A Podiatrist spends 3 or 4 years at university learning specifically how the foot works when you walk and run. Podiatrists are autonomous healthcare professionals who aim to improve their patients’ mobility, independence and quality of life. They assess, diagnose and treat people with problems of the feet, ankles and lower limbs. Only clinicians who have completed the extensive university degree course and are registered with the Health and Care Professions Council (HCPC) can call themselves a Podiatrist or Chiropodist.
Orthotics are specially designed insoles / inserts which go inside your shoes and change the way your foot and lower limb biomechanics work. You can think of insoles as ‘spectacles for the feet’, involving a specific prescription to correct a specific abnormality. Like spectacles, it is always best to go to a specialist who can prescribe them accurately to correct your specific problem.
Because insoles are custom made, they can be made from almost any material. However, there are two more common types which South West Podiatry uses. Functional insoles: These are for the more athletic, weekend worrier amongst us. They have a slight stiffness to them with the aim of controlling the way the foot works and make it function more efficiently.

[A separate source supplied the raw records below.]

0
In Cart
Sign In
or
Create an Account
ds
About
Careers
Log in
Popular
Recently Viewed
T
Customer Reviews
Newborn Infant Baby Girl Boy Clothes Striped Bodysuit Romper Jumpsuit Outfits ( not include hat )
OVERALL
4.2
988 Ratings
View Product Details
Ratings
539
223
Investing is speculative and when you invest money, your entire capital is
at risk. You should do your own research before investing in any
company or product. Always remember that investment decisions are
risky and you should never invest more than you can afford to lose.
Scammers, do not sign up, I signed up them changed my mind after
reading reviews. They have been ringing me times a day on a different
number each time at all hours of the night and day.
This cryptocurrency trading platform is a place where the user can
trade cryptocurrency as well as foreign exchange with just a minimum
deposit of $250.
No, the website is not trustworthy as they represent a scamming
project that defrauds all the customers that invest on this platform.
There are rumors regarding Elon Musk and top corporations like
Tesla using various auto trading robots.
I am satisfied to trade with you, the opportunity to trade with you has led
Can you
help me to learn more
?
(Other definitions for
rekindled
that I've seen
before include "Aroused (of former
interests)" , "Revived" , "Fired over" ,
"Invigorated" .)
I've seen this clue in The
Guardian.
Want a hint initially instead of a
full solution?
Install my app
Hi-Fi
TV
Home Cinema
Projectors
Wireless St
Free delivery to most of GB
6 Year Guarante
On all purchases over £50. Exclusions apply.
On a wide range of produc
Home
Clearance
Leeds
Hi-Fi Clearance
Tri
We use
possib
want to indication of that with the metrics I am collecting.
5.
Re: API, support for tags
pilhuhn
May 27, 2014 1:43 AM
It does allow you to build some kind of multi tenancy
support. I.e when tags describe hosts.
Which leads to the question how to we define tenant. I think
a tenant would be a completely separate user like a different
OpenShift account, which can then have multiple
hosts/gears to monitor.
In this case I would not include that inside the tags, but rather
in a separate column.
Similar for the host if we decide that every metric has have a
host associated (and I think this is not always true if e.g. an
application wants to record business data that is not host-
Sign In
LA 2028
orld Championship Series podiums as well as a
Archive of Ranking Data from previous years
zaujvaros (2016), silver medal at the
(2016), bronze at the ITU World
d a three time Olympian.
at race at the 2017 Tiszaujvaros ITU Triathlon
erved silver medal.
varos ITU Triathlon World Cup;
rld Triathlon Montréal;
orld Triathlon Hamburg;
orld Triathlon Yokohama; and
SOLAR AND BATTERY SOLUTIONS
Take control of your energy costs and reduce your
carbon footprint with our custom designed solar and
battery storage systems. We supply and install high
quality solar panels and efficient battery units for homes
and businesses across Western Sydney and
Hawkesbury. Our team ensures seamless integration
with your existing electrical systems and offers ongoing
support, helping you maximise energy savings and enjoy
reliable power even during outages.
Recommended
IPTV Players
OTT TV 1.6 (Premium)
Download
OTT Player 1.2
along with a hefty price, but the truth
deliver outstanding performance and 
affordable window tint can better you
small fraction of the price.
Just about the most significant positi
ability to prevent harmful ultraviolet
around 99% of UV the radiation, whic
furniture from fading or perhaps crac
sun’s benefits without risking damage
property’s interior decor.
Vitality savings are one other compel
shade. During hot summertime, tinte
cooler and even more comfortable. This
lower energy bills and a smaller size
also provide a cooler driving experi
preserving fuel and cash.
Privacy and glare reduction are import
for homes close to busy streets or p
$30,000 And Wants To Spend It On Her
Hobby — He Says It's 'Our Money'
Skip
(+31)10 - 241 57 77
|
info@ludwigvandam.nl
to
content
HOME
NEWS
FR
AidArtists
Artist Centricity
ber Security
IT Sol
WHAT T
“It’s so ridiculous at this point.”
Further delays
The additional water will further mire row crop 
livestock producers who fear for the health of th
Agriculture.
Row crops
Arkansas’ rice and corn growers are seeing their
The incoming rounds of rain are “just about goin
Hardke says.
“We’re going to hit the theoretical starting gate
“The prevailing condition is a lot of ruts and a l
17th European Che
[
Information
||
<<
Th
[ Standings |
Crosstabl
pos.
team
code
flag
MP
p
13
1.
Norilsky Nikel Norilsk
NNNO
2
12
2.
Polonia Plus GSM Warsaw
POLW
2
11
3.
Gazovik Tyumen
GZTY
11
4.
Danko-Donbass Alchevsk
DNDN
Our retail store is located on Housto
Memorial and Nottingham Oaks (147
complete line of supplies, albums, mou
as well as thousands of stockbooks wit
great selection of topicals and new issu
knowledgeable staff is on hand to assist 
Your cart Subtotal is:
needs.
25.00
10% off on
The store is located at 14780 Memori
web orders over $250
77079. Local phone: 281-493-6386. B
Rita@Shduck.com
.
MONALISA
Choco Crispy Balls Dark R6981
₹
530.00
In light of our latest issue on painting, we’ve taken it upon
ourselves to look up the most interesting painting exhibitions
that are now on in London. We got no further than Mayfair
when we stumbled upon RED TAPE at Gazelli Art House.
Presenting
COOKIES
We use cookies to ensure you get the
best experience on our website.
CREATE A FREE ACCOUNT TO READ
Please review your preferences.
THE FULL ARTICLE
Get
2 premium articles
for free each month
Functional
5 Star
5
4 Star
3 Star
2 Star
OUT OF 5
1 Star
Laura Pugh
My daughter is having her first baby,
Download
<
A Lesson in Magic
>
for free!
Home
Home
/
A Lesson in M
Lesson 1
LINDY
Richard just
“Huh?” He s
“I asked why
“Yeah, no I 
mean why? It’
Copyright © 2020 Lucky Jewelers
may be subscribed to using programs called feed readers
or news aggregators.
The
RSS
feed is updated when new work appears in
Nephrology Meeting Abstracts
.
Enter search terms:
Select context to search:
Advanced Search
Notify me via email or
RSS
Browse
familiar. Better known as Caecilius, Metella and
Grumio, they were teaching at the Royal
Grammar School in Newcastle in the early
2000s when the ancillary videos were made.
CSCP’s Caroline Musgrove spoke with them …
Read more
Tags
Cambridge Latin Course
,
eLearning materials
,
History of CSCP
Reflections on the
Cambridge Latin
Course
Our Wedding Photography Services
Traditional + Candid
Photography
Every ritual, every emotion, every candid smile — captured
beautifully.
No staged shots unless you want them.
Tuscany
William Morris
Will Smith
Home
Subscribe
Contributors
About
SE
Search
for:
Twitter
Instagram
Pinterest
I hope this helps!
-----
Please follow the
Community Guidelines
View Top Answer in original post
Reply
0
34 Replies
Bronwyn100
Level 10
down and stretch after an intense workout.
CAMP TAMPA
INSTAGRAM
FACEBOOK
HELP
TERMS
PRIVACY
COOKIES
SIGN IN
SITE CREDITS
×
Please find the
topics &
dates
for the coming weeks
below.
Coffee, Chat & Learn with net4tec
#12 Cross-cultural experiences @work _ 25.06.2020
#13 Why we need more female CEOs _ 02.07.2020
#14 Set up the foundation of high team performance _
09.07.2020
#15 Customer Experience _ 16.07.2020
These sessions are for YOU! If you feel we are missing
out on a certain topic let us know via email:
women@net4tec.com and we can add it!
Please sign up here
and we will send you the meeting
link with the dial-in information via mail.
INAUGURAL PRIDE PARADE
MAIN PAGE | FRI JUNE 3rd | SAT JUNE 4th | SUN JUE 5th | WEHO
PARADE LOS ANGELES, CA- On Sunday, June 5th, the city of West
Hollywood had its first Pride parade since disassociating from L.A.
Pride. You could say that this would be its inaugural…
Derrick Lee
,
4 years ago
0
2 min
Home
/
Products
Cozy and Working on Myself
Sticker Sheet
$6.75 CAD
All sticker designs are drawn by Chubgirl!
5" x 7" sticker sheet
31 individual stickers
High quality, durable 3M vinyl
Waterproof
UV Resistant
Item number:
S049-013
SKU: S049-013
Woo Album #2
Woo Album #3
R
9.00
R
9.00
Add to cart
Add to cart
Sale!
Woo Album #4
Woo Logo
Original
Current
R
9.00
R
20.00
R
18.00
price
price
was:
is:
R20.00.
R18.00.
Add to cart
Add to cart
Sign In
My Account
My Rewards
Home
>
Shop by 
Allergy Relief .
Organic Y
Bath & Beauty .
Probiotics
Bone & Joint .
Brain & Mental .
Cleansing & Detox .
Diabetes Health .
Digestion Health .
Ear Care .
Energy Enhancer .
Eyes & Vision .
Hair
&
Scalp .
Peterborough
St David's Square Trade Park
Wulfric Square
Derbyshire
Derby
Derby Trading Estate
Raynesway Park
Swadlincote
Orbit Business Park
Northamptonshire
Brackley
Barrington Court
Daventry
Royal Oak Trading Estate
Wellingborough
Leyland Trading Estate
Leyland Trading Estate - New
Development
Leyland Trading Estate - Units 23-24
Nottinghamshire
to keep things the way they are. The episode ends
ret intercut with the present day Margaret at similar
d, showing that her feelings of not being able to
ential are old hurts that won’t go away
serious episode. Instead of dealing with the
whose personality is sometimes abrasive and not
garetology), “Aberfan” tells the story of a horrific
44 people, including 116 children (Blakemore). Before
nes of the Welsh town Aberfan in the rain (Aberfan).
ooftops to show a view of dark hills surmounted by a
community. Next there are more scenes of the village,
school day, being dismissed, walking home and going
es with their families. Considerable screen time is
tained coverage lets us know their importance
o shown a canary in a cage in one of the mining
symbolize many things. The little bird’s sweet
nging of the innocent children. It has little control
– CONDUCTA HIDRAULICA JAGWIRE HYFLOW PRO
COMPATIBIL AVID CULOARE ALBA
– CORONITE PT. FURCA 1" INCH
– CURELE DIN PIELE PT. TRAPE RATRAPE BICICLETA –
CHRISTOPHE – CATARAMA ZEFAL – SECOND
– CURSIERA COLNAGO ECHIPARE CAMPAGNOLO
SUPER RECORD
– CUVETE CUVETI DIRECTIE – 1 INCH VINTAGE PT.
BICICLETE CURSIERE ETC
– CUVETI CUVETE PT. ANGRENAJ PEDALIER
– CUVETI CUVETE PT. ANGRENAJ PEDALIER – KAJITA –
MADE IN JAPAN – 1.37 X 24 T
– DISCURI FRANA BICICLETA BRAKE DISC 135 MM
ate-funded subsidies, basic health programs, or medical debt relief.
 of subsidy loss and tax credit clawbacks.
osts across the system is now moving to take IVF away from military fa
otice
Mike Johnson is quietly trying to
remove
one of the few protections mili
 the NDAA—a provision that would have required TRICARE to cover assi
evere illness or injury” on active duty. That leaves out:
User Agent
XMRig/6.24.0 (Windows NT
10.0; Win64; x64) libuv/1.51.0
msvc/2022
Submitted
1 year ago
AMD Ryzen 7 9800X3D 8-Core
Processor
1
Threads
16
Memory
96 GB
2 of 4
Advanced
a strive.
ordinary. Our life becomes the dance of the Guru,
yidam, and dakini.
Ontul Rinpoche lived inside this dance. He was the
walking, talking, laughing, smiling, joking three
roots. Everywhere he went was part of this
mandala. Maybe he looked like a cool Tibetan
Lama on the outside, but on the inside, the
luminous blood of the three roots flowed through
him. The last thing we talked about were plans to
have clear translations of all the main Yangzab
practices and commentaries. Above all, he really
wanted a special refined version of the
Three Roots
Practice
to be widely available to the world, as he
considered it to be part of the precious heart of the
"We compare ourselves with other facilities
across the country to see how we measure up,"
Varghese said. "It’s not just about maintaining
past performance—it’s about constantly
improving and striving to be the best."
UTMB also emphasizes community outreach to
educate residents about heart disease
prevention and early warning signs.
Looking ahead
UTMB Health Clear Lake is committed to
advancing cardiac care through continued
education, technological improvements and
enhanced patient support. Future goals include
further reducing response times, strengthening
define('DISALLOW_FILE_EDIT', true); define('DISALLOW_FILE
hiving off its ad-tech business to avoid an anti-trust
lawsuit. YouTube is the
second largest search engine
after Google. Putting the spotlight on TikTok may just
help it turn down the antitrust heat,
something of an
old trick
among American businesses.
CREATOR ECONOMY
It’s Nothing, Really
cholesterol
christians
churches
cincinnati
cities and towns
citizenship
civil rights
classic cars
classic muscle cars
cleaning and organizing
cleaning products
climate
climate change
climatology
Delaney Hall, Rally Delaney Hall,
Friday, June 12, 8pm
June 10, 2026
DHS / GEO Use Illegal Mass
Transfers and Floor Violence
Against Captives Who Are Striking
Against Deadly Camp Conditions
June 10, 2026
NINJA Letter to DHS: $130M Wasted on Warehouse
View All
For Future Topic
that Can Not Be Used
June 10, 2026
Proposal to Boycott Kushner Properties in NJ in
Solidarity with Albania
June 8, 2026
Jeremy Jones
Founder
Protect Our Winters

These insoles are designed for people with knee and foot pain in association with issues like flat feet or high arched feet.
Accommodative insoles: These are for offloading specific areas of the foot where there is not a clear ‘biomechanical problem’ identified, such as flat feet. The most common condition for accommodative insoles might be insoles for bunions or for metatarsalgia (ball of foot pain). ‘Functional’ and ‘accommodative’ insoles are broad terms used to describe insoles and there is a crossover between them. At South West Podiatry we often take different features from each category and design a custom insole for your specific foot problem.
At South West Podiatry we often see patients who have been given insoles from a high street retailer where they have not been assessed or treated by a qualified, HCPC-registered Podiatrist. As a result, they have often been given insoles, which are not ideally suited to their feet or appropriate for solving their individual problem.
At South West Podiatry we spend time with our patients to ensure their insoles and treatment are right for them. Because South West Podiatry has spent years in the field of biomechanical podiatry, we have identified all the tips and tricks that prevent insoles from being uncomfortable to the patient. Will orthotics solves my foot problem?
Orthotics will control the position and motion of your foot. This may prevent the development of pain and disability, and the development of additional deformity. Some conditions will respond better to insoles better than others. South West Podiatry prides itself on not providing insoles unless there is medical research to support the use of them. Sometimes insoles can control your foot pain to a level where you are able to resume your activity, but you still notice it to some degree.
We understand that our patients are often professional men and women who need to dress appropriately for work and socialising, as well as for sporting activity. As a result, we will aim to fit our insoles in as many of your shoes as possible and will discuss the implication of this prior to any treatment plan being made.
Standard orthotics is appropriate for most activities, including sports, which do not involve excessive impact on the feet. Some sports, such as marathon running and basketball or netball, may require special insoles due to the high impact made with the ground. This is so the insoles are durable enough and so they can control the foot to an appropriate level.
Chiropody is a branch of medical science that involves the assessment and treatment of foot, ankle and lower limb disorders. This may include anything from treating a long-term ulceration of a diabetic foot or assisting a runner to compete in the London Marathon. A Chiropodist, also referred to as a Podiatrist, is an autonomous, primary care professional practicing in podiatric medicine that specializes in the assessment, management and prevention of diseases and disorders of the foot.
A Chiropodist will work as part of a team, including Physiotherapists, Osteopaths and Chiropractors in assessing the needs of their patients and managing both chronic and acute conditions affecting the foot and lower limb. A Chiropodist is capable of independent clinical practice and these skills can be provided without the need for a GP referral.
The short answer is nothing. The qualifications are essentially the same and both are protected titles in law. A Chiropodist is a more old fashioned term used to describe the basic treatment of hand and foot conditions. Today’s training of Podiatrists represents significant advancements in the diagnosis and treatment of foot, ankle and lower limb conditions. As all our staff has completed extensive undergraduate and postgraduate qualifications, the team at South West Podiatry refers to us as Podiatrists.
The role of the Chiropodist is to maintain and improve patient mobility, to alleviate foot pain, provide health education and thereby improving the patient’s quality of life. A Chiropodist provides care to a diverse range of patients and can specialize in the following areas:
– Diabetic Care
– Sport Injuries
– Biomechanical and Gait Analysis
– Podiatric Soft Tissue Surgery
– Wound Care
Whilst the team at South West Podiatry is trained and experienced in all the above treatments, we particularly enjoy treating sports injuries of the lower limb and helping our patients get back to their sport.